AROUND this time of year when Hong Kong appreciably drops a few degrees and you can walk a few blocks without having to dive into an air conditioned sanctum, thoughts of where to get proper “winter” comfort food spring to mind. Crusty meaty pies, Sunday roasts, hearty ragu, tender juicy steak… Well look no further as Mr Wolf, the latest concept from Castelo Concepts has emerged, keen eyed, limber and waiting for Hong Kong’s hungry residents to pour in through its welcoming doors.

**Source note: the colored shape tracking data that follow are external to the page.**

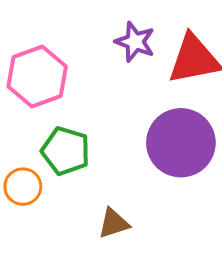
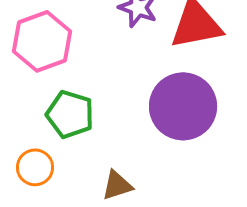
orange circle: (23, 187) -> (35, 167), moved

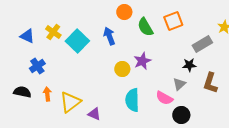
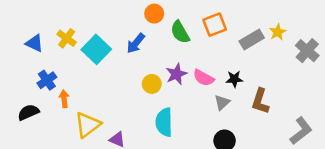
blue arrow: (109, 36) -> (136, 43), turned -120
gray rectangle: (202, 44) -> (252, 40), moved
black semicircle: (22, 92) -> (28, 112), turned -36
orange arrow: (47, 94) -> (64, 99), moved
pink semicircle: (164, 98) -> (204, 78), moved

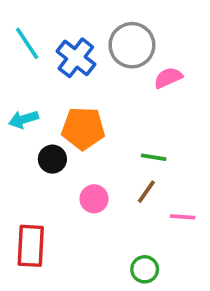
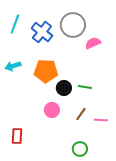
cyan line: (27, 43) -> (15, 24), turned 54
black circle: (52, 159) -> (64, 88), moved
brown line: (146, 192) -> (81, 114), moved
red rectangle: (31, 246) -> (17, 136), size x0.7

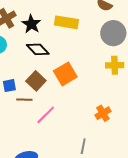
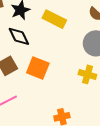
orange square: (65, 74) -> (38, 68), turned 35

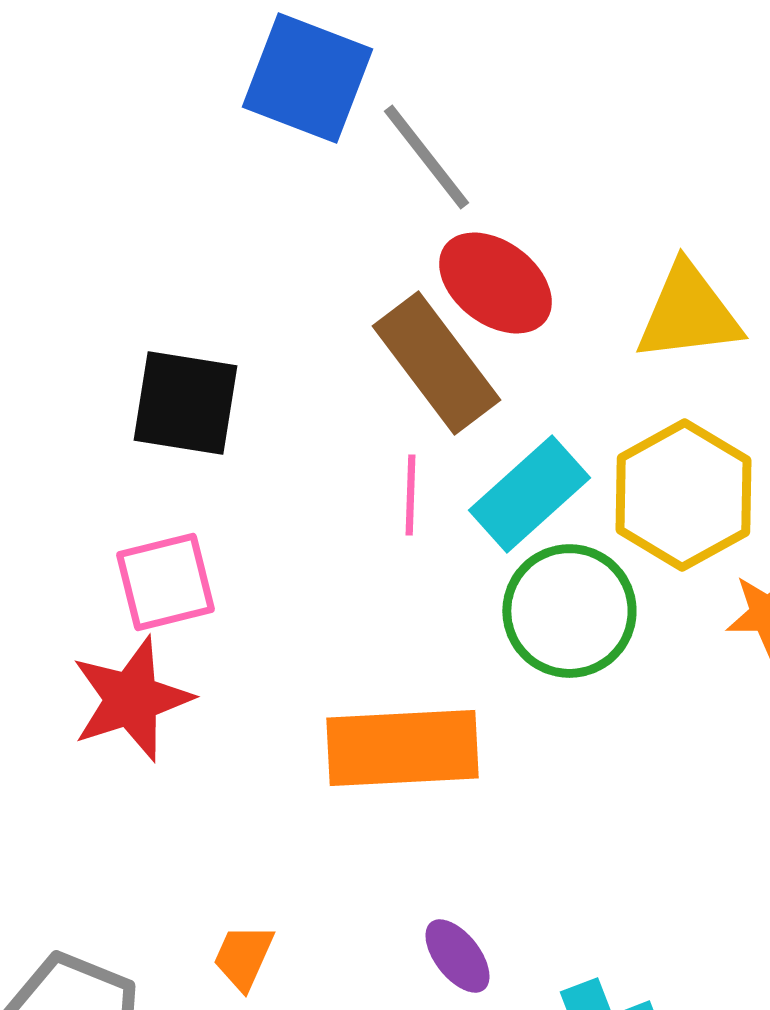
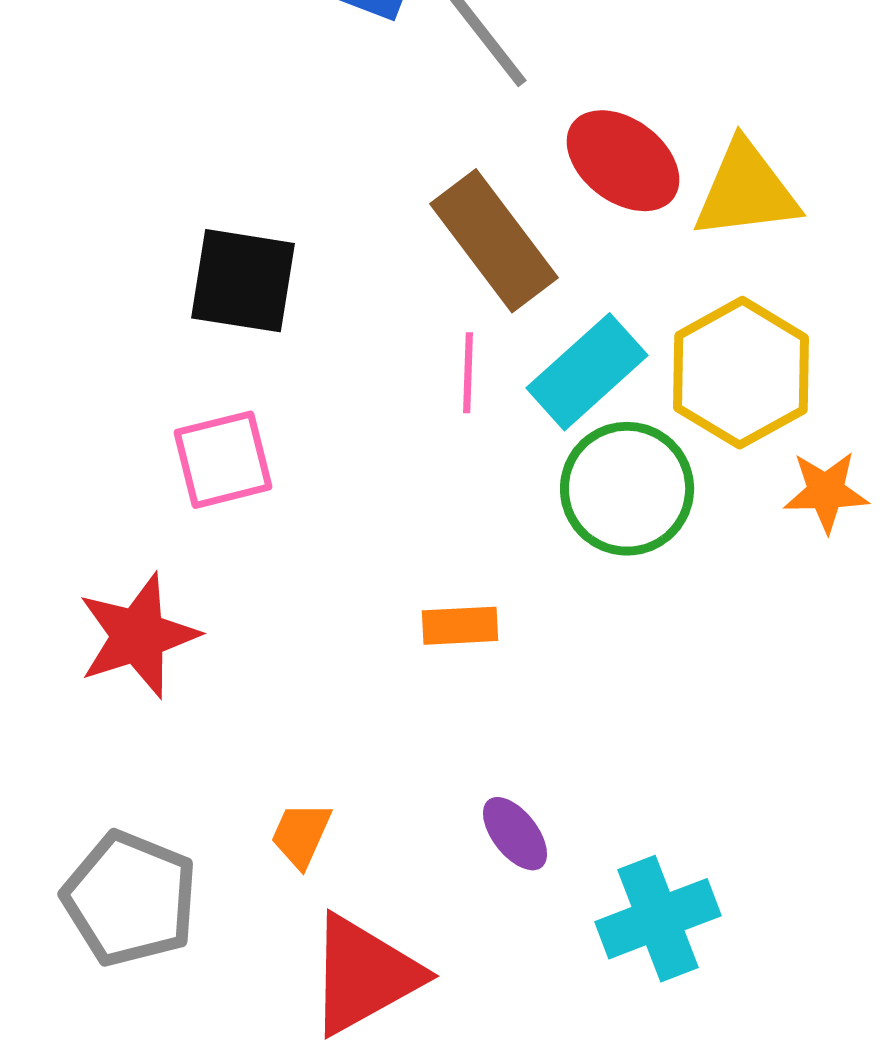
red ellipse: (495, 283) -> (623, 161), moved
red star: (131, 699) -> (138, 636), moved
orange rectangle: (402, 748) -> (460, 626), size x0.5

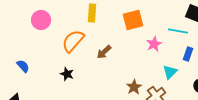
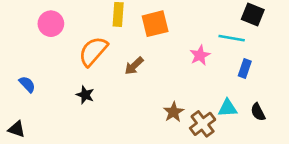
orange square: (133, 20) -> (155, 24), moved
cyan triangle: (170, 72) -> (228, 108), moved, turned 42

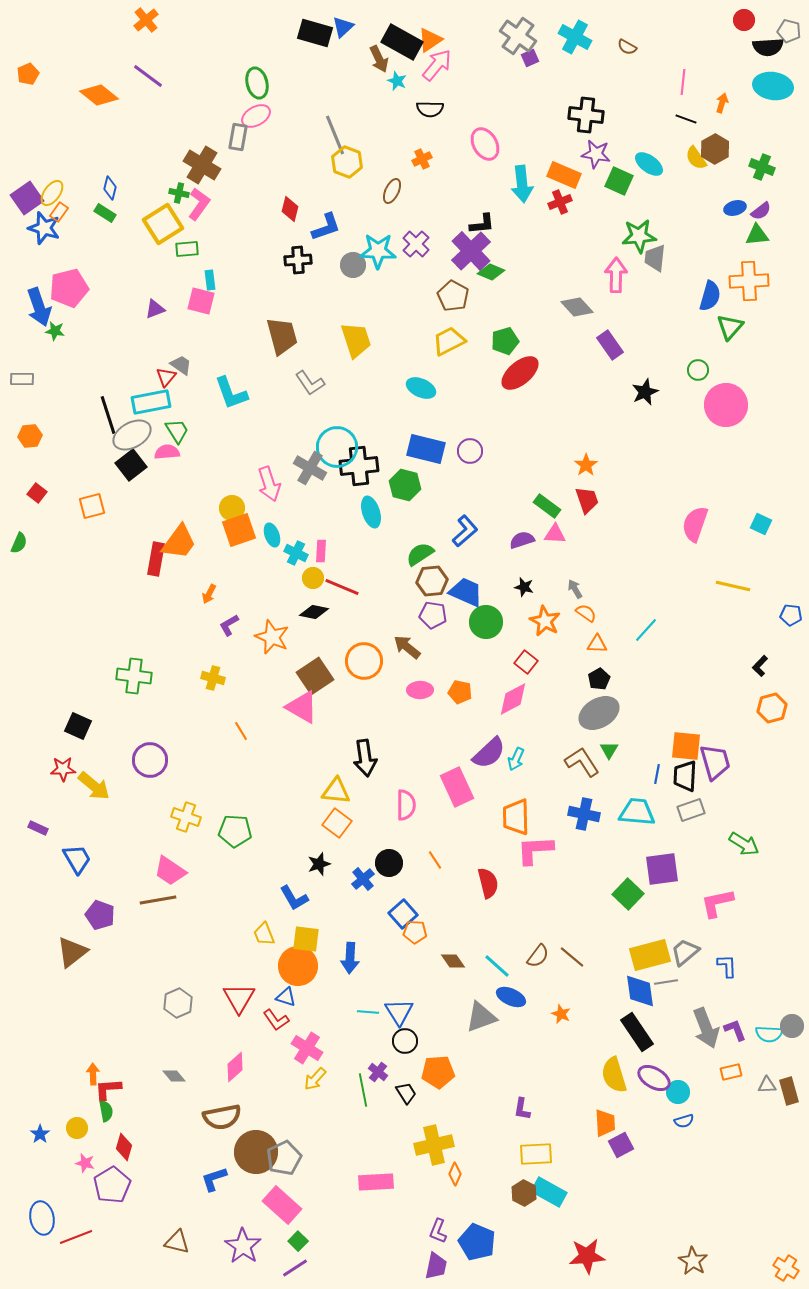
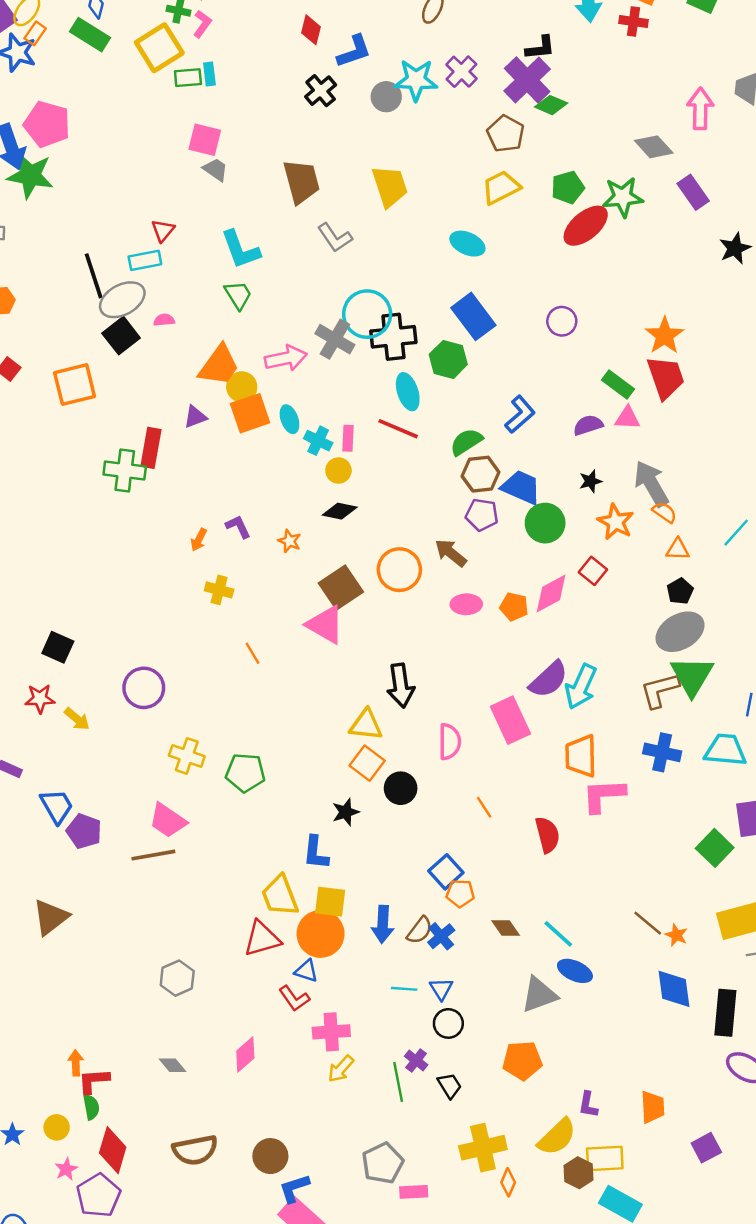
red cross: (560, 202) -> (633, 21), turned 30
pink L-shape: (199, 204) -> (202, 24), size x0.7
green rectangle: (105, 213) -> (90, 35), size x1.5
green star: (639, 236) -> (623, 197), moved
black cross: (298, 260) -> (321, 91), turned -36
cyan rectangle: (210, 280) -> (209, 74), moved
pink pentagon: (69, 288) -> (47, 124), turned 30
purple triangle: (155, 309) -> (195, 417), moved
green star: (55, 331) -> (30, 176), size x2.0
gray trapezoid: (181, 365) -> (215, 170), moved
cyan rectangle: (151, 402) -> (145, 260), size x0.7
green trapezoid: (177, 431) -> (238, 295), moved
blue rectangle: (426, 449) -> (473, 316), turned 39
purple circle: (470, 451) -> (562, 321), moved
pink semicircle: (167, 452) -> (164, 320), size x0.7
orange star: (586, 465) -> (665, 336), size x1.4
pink arrow: (269, 484) -> (286, 358), turned -84
red trapezoid: (587, 500) -> (666, 377), size x1.4
orange square: (92, 506) -> (75, 385), size x1.4
orange trapezoid: (179, 542) -> (219, 365), moved
red line: (342, 587) -> (398, 429), moved
black star: (524, 587) -> (590, 481), turned -30
gray arrow: (575, 589) -> (651, 484), size x2.0
orange arrow: (209, 594) -> (199, 540), moved
purple L-shape: (229, 625) -> (238, 527), turned 95
orange star: (272, 637) -> (289, 541), size x0.6
green cross: (134, 676) -> (125, 471), moved
pink diamond: (513, 699) -> (551, 594), moved
green triangle: (609, 750) -> (692, 676), size x2.0
cyan arrow: (516, 759) -> (581, 687), size x1.6
brown L-shape: (582, 762) -> (660, 690), turned -72
yellow arrow: (94, 786) -> (77, 719), size x0.7
black circle: (389, 863) -> (401, 788), moved
blue cross: (363, 879) -> (441, 936), moved
blue L-shape: (294, 898) -> (316, 853), turned 36
purple pentagon: (100, 915) -> (84, 831), moved
yellow trapezoid: (264, 934) -> (280, 896), size x1.5
brown semicircle: (538, 956) -> (420, 930), moved
blue diamond: (640, 991) -> (674, 989), moved
red triangle: (239, 998) -> (262, 939), moved, turned 44
blue triangle: (399, 1012) -> (441, 989), size x0.7
orange star: (561, 1014) -> (676, 935), moved
black rectangle: (637, 1032) -> (725, 1013), turned 39
pink cross: (307, 1048) -> (331, 1032), turned -36
orange pentagon: (438, 1072) -> (522, 1060), moved
yellow semicircle: (614, 1075) -> (557, 1137), moved, turned -117
brown semicircle: (222, 1117) -> (195, 1150), moved
orange trapezoid: (605, 1123) -> (653, 1107), moved
red diamond: (124, 1147) -> (113, 1150), size x1.4
brown circle: (256, 1152) -> (270, 1156), size x0.7
gray pentagon: (284, 1158) -> (383, 1163), moved
pink star: (85, 1163) -> (66, 1169), turned 30
blue L-shape: (214, 1179) -> (294, 1188), moved
pink rectangle: (376, 1182) -> (414, 1192), size x0.7
brown hexagon: (524, 1193) -> (579, 1173), moved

Brit chef Jamie Draper helms the kitchen and arrives with some fanfare as he was most recently with the Roux father and son team as head chef of the Langham Hotel’s Landau restaurant in London. Expect solid portions and well-executed use of fresh ingredients – and you can’t get fresher than a whole suckling pig from the nearby wet market. Several dishes give a big bear hug of appreciation towards Draper’s classic British gastropub roots in the form of pork belly and chicken liver terrine, and Mr Wolf’s signature Cottage Pie, but then he changes the game with nods towards warmer climes, with his incredible Morton Bay bug salad and soft shell crab with sriracha mayo. With Draper’s attention to detail, a buzzing terrace and a formidable wine list, Mr Wolf has truly emerged as leader of the pack. 5/F Crawford House, 70 Queens Rd, Central; phone +852 2526 0838.
Mention the Four Seasons and expect exclamations involving the French cheese cellar and its new, much-coveted six-seater chef’s table at its flagship two-Michelin star restaurant Caprice. The Four Seasons’ dining experience has been taken up a notch with the arrival of Guillaume Galliot from the Tasting Room in Macau’s ritzy City of Dreams. Determined to bring elements of his beloved home of the Loire Valley, Guillaume has introduced an explosion of new flavours to Caprice, including roast pigeon with confit legs, beetroot and port wine sauce. There are nods towards traditional French fare – beef tartare, for example, but even that comes jazzed up with caviar and gold leaf, and also the winning combination of lobster and tomato swirled in tomato water and vanilla oil. Despite all the fancy touches there is one hark back to Guillaume’s spell in Singapore’s Raffles Hotel (as the youngest sous chef ever to be planted there) with his prized king crab laksa with confit egg and lime. Just make sure you save room for the cheese board. Four Seasons, 8 Finance St, Central; phone + 852 3196 8888.
One thing Hong Kong is known for is having elegant restaurants sandwiched in shopping malls – principally because Hong Kongers love nothing better than to eat and shop. Pacific Place in Admiralty has seen a huge upswing in its dining options over the last year or so and Operetta was one of the first on the scene. With a large bar area offering an excellent happy hour (buy one get one half price between 5pm-8pm daily), Operetta brings an Italian flair to a mall where high-end lifestyle brands jostle with high-end restaurants. Enter chef Luca de Berardinis. Raised on a farm in Abruzzo and trained at some of Italy’s leading Michelin-starred restaurants – Ristorante Perbellini, Ristorante La Bastiglia and Ristorante San Domenico – Luca arrived in Hong Kong in 2012 where he found his metier in Il Milione and the Conrad’s Nicholini’s. For Operetta, he has downplayed culinary extravagance and has chosen to use only seasonal, fresh ingredients sourced from Italy, served imaginatively and without pretension. Staying true to Italy’s love of antipasti, Luca serves delights such as scallops saltimbocca – stuffed with ham and mozzarella – Australian wagyu beef carpaccio and hand-chopped Canadian butter shrimp tartare with zucchini and tomatoes. For the main event, save room also for Luca’s lamb ragout with morels and kale, monkfish tail wrapped in pancetta plus his fiery Nduja Diavola pizza with spicy sausage and salame. As a place for a smart, client-impressing business lunch, after-work dinner or a weekend feast, Operetta is a good value and palate-pleasing slice of Italy in the heart of the business district. Shop 112, Pacific Place, 88 Queensway, Admiralty; phone +852 2115 8080.